Newt Gingrich Suggests Reforming House Un-American Committee In Wake Of Orlando Shooting

"If you pledge allegiance to ISIS," the former House speaker said, "you are a traitor and you have lost your citizenship."
Former House Speaker Newt Gingrich says the U.S. ought to investigate terrorists like it did Nazi sympathizers.
Former House Speaker Newt Gingrich says the U.S. ought to investigate terrorists like it did Nazi sympathizers.
Eduardo Munoz / Reuters

Former House Speaker Newt Gingrich (R-Ga.) on Monday suggested taking broader federal action to investigate and prosecute U.S. citizens with ties to terrorism in the wake of the nightclub shooting in Orlando, Florida, that left 49 people dead and 53 others injured.

Gingrich, who has been mentioned as a possible vice presidential running mate to presumptive Republican nominee Donald Trump, told Fox News that the United States ought to investigate possible "Islamic supremacists" the same way it sought to ferret out Nazi sympathizers during the 20th century.

Let me go a step further, because remember, San Bernardino, Fort Hood, and Orlando involve American citizens. We're going to ultimately declare a war on Islamic supremacists and we're going to say, if you pledge allegiance to ISIS, you are a traitor and you have lost your citizenship. And we're going take much tougher positions. In the late 1930s, President Franklin Roosevelt was faced with Nazi penetration in the United States. We originally created the House Un-American Activities Committee to go after Nazis. We passed several laws in 1938 and 1939 to go after Nazis and we made it illegal to help the Nazis. We're going to presently have to go take the similar steps here.

The Special Committee on Un-American Activities was formed in 1934 to investigate Nazi propaganda and organizations spreading propaganda inside the U.S. It later shifted its focus, investigating disloyalty and subversive activities by U.S. citizens.
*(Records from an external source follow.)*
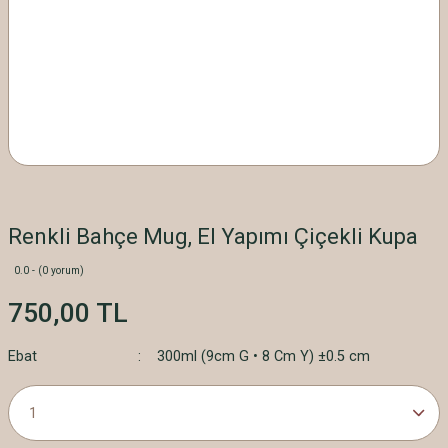
Renkli Bahçe Mug, El Yapımı Çiçekli Kupa
0.0 - (0 yorum)
750,00 TL
Ebat
300ml (9cm G • 8 Cm Y) ±0.5 cm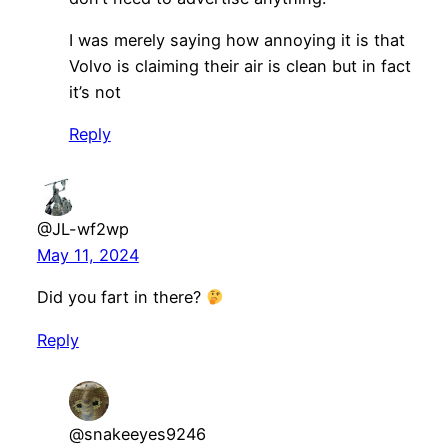
I was merely saying how annoying it is that
Volvo is claiming their air is clean but in fact
it’s not
Reply
@JL-wf2wp
May 11, 2024
Did you fart in there?
Reply
@snakeeyes9246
By 1945, however, the panel was largely focused on investigating purported communist ties -- using its power to subpoena and blacklist Hollywood actors, screenwriters and directors. It is commonly associated with Sen. Joseph McCarthy (R-Wis.), whose notorious witch hunts against purported communist agents earned him censure by the U.S. Senate.

In 2011, Gingrich said the committee was "absolutely" a good idea "when it was created."

The gunman in the Orlando shooting was Omar Mateen, an American citizen who reportedly declared his allegiance to the Islamic State militant group before carrying out Saturday night's massacre. Mateen was killed by a SWAT team. President Barack Obama has said there's no clear evidence that Mateen was acting as part of a larger terrorist network.

The mass shooting, the deadliest in U.S. history, prompted a stir in the 2016 presidential campaign over the weekend.

Trump responded with tough-sounding bromides but little else, calling for "strength" and "strong surveillance," more bombing in the Middle East and efforts to "knock out" the Islamic State's internet capabilities. He also implied, not for the first time, that Obama is somehow sympathetic or even connected to Muslim terrorists -- a charge that a House investigative committee on terrorist sympathizers, like the one proposed by Gingrich, might be tasked with looking into.

Editor’s note: Donald Trump regularly incites political violence and is a serial liar, rampant xenophobe, racist, misogynist and birther who has repeatedly pledged to ban all Muslims -- 1.6 billion members of an entire religion -- from entering the U.S.